┌──

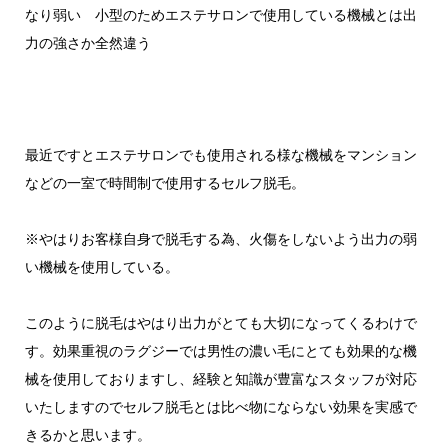
なり弱い 小型のためエステサロンで使用している機械とは出
力の強さか全然違う
最近ですとエステサロンでも使用される様な機械をマンション
などの一室で時間制で使用するセルフ脱毛。
※やはりお客様自身で脱毛する為、火傷をしないよう出力の弱
い機械を使用している。
このように脱毛はやはり出力がとても大切になってくるわけで
す。効果重視のラグジーでは男性の濃い毛にとても効果的な機
械を使用しておりますし、経験と知識が豊富なスタッフが対応
いたしますのでセルフ脱毛とは比べ物にならない効果を実感で
きるかと思います。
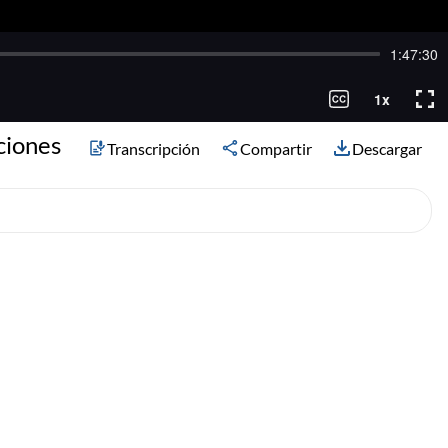
ciones
Transcripción
Compartir
Descargar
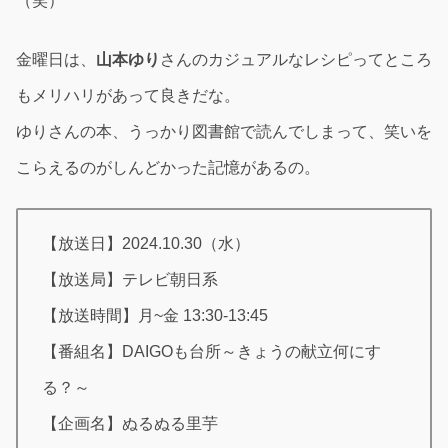
（笑）
金曜日は、
山本ゆり
さんのカジュアルなレシピってところ
もメリハリがあって良きだな。
ゆりさんの本、うっかり図書館で読んでしまって、笑いを
こらえるのがしんどかった記憶があるの。
【放送日】2024.10.30（水）
【放送局】テレビ朝日系
【放送時間】月~金 13:30-13:45
【番組名】DAIGOも台所～きょうの献立何にす
る？～
【企画名】ぬるぬる里芋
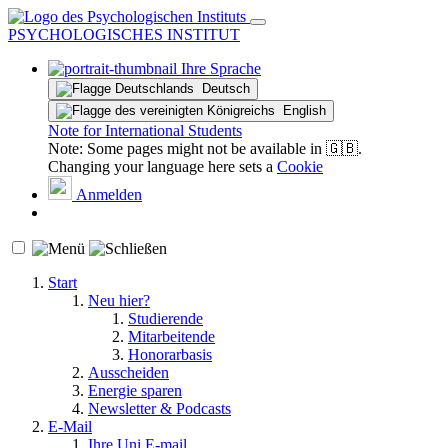
PSYCHOLOGISCHES INSTITUT
Ihre Sprache
Deutsch
English
Note for International Students
Note: Some pages might not be available in 🇬🇧.
Changing your language here sets a
Cookie
Anmelden
Start
Neu hier?
Studierende
Mitarbeitende
Honorarbasis
Ausscheiden
Energie sparen
Newsletter & Podcasts
E-Mail
Ihre Uni E-mail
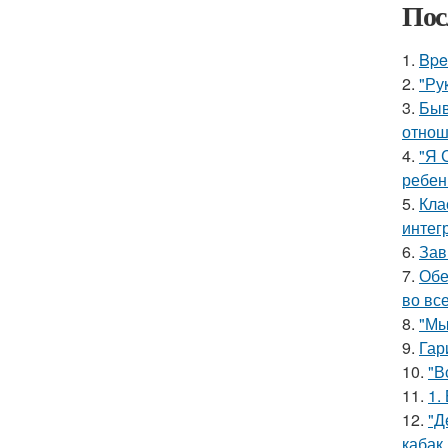
Пос
1.
Bpe
2.
"Ру
3.
Быв
отнош
4.
"Я 
ребен
5.
Кла
интег
6.
Зав
7.
Обе
во все
8.
"Мы
9.
Гар
10.
"В
11.
1.
12.
"Д
кабак.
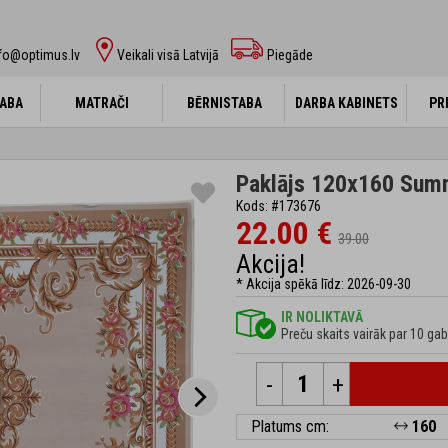
fo@optimus.lv
Veikali visā Latvijā
Piegāde
ABA
ABA
MATRAČI
MATRAČI
BĒRNISTABA
BĒRNISTABA
DARBA KABINETS
DARBA KABINETS
PR
PR
Paklājs 120x160 Sum
Kods: #173676
22.00 €
39.00
Akcija!
* Akcija spēkā līdz: 2026-09-30
IR NOLIKTAVĀ
Preču skaits vairāk par 10 gab
-
+
Platums cm:
160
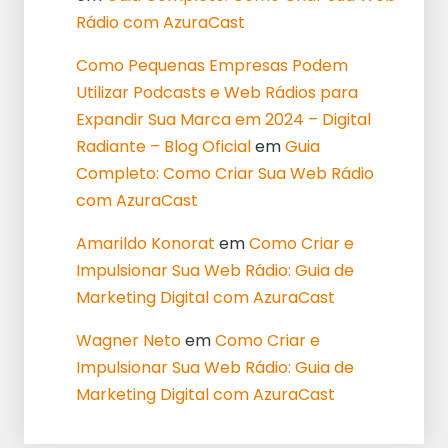
Rádio com AzuraCast
Como Pequenas Empresas Podem
Utilizar Podcasts e Web Rádios para
Expandir Sua Marca em 2024 – Digital
Radiante – Blog Oficial
em
Guia
Completo: Como Criar Sua Web Rádio
com AzuraCast
Amarildo Konorat
em
Como Criar e
Impulsionar Sua Web Rádio: Guia de
Marketing Digital com AzuraCast
Wagner Neto
em
Como Criar e
Impulsionar Sua Web Rádio: Guia de
Marketing Digital com AzuraCast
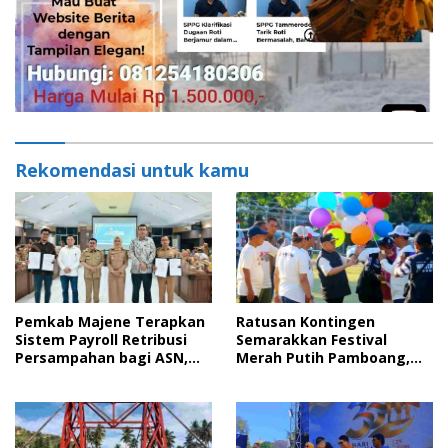
Rekomendasi untuk kamu
Pemkab Majene Terapkan
Ratusan Kontingen
Sistem Payroll Retribusi
Semarakkan Festival
Persampahan bagi ASN,
Merah Putih Pamboang,
Perkuat Digitalisasi
Wujud Nyata Semangat
Pelayanan Publik
Gotong Royong dan Cinta
Tanah Air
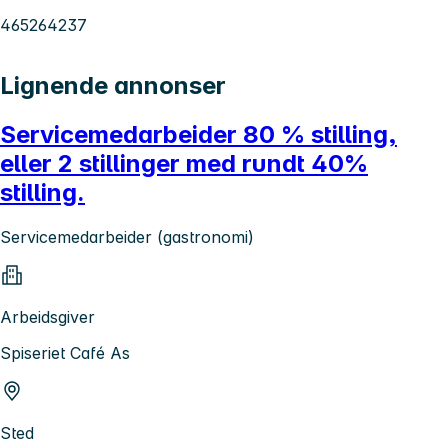
465264237
Lignende annonser
Servicemedarbeider 80 % stilling,
eller 2 stillinger med rundt 40%
stilling.
Servicemedarbeider (gastronomi)
Arbeidsgiver
Spiseriet Café As
Sted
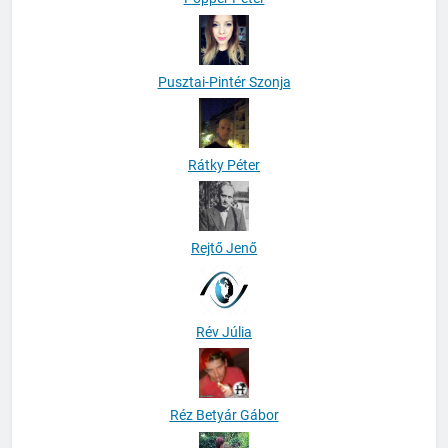
Popper Péter
Pusztai-Pintér Szonja
Rátky Péter
Rejtő Jenő
Rév Júlia
Réz Betyár Gábor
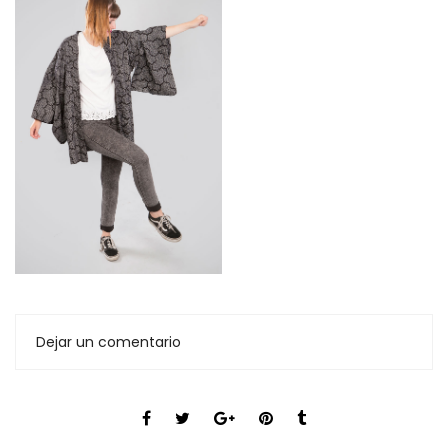
Dejar un comentario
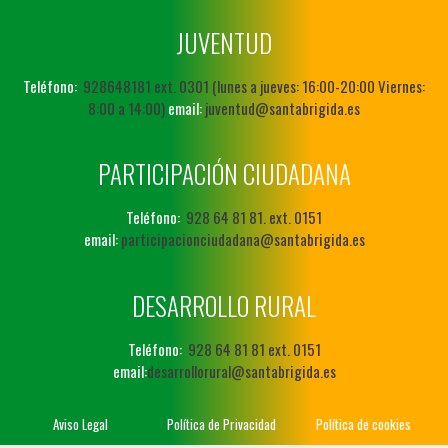
JUVENTUD
Teléfono:
928648181 ext. 0301 (lunes a jueves: 16:00-20:00 Viernes:
8:00 a 14:00)
email:
juventud@santabrigida.es
PARTICIPACIÓN CIUDADANA
Teléfono:
928 64 81 81. ext. 0151
email:
participacionciudadana@santabrigida.es
DESARROLLO RURAL
Teléfono:
928 64 81 81 ext. 0151
email:
desarrollorural@santabrigida.es
Aviso Legal
Política de Privacidad
Política de cookies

└──

**ACTION ITEM:**
Return the full material word for word. Do not include the pictures.

**THE ANSWER:**
なり弱い 小型のためエステサロンで使用している機械とは出
力の強さか全然違う
最近ですとエステサロンでも使用される様な機械をマンション
などの一室で時間制で使用するセルフ脱毛。
※やはりお客様自身で脱毛する為、火傷をしないよう出力の弱
い機械を使用している。
このように脱毛はやはり出力がとても大切になってくるわけで
す。効果重視のラグジーでは男性の濃い毛にとても効果的な機
械を使用しておりますし、経験と知識が豊富なスタッフが対応
いたしますのでセルフ脱毛とは比べ物にならない効果を実感で
きるかと思います。
ciones
Transcripción
Compartir
Descargar
（笑）
金曜日は、
山本ゆり
さんのカジュアルなレシピってところ
もメリハリがあって良きだな。
ゆりさんの本、うっかり図書館で読んでしまって、笑いを
こらえるのがしんどかった記憶があるの。
【放送日】2024.10.30（水）
【放送局】テレビ朝日系
【放送時間】月~金 13:30-13:45
【番組名】DAIGOも台所～きょうの献立何にす
る？～
【企画名】ぬるぬる里芋
PSYCHOLOGISCHES INSTITUT
Ihre Sprache
Deutsch
English
Note for International Students
Note: Some pages might not be available in 🇬🇧.
Changing your language here sets a
Cookie
Anmelden
Start
Neu hier?
Studierende
Mitarbeitende
Honorarbasis
Ausscheiden
Energie sparen
Newsletter & Podcasts
E-Mail
Ihre Uni E-mail
Пос
1.
Bpe
2.
"Ру
3.
Быв
отнош
4.
"Я 
ребен
5.
Кла
интег
6.
Зав
7.
Обе
во все
8.
"Мы
9.
Гар
10.
"В
11.
1.
12.
"Д
кабак.
fo@optimus.lv
Veikali visā Latvijā
Piegāde
ABA
ABA
MATRAČI
MATRAČI
BĒRNISTABA
BĒRNISTABA
DARBA KABINETS
DARBA KABINETS
PR
PR
Paklājs 120x160 Sum
Kods: #173676
22.00 €
39.00
Akcija!
* Akcija spēkā līdz: 2026-09-30
IR NOLIKTAVĀ
Preču skaits vairāk par 10 gab
-
+
Platums cm:
160
Rádio com AzuraCast
Como Pequenas Empresas Podem
Utilizar Podcasts e Web Rádios para
Expandir Sua Marca em 2024 – Digital
Radiante – Blog Oficial
em
Guia
Completo: Como Criar Sua Web Rádio
com AzuraCast
Amarildo Konorat
em
Como Criar e
Impulsionar Sua Web Rádio: Guia de
Marketing Digital com AzuraCast
Wagner Neto
em
Como Criar e
Impulsionar Sua Web Rádio: Guia de
Marketing Digital com AzuraCast
Rekomendasi untuk kamu
Pemkab Majene Terapkan
Ratusan Kontingen
Sistem Payroll Retribusi
Semarakkan Festival
Persampahan bagi ASN,
Merah Putih Pamboang,
Perkuat Digitalisasi
Wujud Nyata Semangat
Pelayanan Publik
Gotong Royong dan Cinta
Tanah Air
465264237
Lignende annonser
Servicemedarbeider 80 % stilling,
eller 2 stillinger med rundt 40%
stilling.
Servicemedarbeider (gastronomi)
Arbeidsgiver
Spiseriet Café As
Sted
Popper Péter
Pusztai-Pintér Szonja
Rátky Péter
Rejtő Jenő
Rév Júlia
Réz Betyár Gábor
Dejar un comentario
JUVENTUD
Teléfono:
928648181 ext. 0301 (lunes a jueves: 16:00-20:00 Viernes:
8:00 a 14:00)
email:
juventud@santabrigida.es
PARTICIPACIÓN CIUDADANA
Teléfono:
928 64 81 81. ext. 0151
email:
participacionciudadana@santabrigida.es
DESARROLLO RURAL
Teléfono:
928 64 81 81 ext. 0151
email:
desarrollorural@santabrigida.es
Aviso Legal
Política de Privacidad
Política de cookies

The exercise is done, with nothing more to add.